Up to 700,000 Units at Launch
Earlier this week, news reports indicated that T-Mobile will ship as many as 600,000 to 700,000 units at launch, which is higher than previous analyst estimates of 300,000 to 500,000. Analysts have described the higher number of units as an ambitious goal for one carrier in one country to sell in the first few months.
Last month, the Federal Communications Commission granted authorization for the device.
One big question is what the first Android device will look like, and what it will do. Some preliminary reports from unnamed sources indicate that it will be heavier than the iPhone, and will have a large touch screen, a swiveling full keyboard, and a navigation trackball.
Android is an open-source mobile-device platform, developed by Google and backed by the Open Handset Alliance, which includes several dozen industry-related companies.

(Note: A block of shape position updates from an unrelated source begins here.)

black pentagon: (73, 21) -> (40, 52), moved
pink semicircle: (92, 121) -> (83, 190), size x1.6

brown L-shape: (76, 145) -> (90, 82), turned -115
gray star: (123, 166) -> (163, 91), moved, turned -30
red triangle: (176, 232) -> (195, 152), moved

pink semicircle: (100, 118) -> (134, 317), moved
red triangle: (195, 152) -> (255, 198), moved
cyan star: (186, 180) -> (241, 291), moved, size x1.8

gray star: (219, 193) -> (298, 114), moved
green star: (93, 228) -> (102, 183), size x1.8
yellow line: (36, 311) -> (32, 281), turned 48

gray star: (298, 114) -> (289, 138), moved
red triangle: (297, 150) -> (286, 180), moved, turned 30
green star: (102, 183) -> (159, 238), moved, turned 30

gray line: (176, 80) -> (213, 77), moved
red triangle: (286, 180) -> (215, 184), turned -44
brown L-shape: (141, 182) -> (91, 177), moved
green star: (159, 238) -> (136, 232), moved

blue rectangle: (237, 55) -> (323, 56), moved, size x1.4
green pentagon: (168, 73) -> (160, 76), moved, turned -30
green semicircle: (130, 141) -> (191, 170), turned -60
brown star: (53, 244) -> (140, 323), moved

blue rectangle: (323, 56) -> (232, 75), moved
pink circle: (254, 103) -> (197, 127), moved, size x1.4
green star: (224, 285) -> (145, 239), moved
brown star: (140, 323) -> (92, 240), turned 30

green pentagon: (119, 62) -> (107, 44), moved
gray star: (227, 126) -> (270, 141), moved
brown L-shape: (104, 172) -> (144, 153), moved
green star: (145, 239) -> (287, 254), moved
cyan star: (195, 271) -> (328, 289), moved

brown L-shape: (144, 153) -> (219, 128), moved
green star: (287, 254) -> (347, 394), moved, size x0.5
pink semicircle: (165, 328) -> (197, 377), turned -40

It has created a great deal of excitement because the platform offers the possibility of a mobile environment that is driven from the ground up, rather than top-down from major phone companies. The Linux-based operating system software itself is freely available, and Android phones will be able to run applications developed by countless third-party developers -- a potentially dynamic ecosystem that the iPhone has also entered.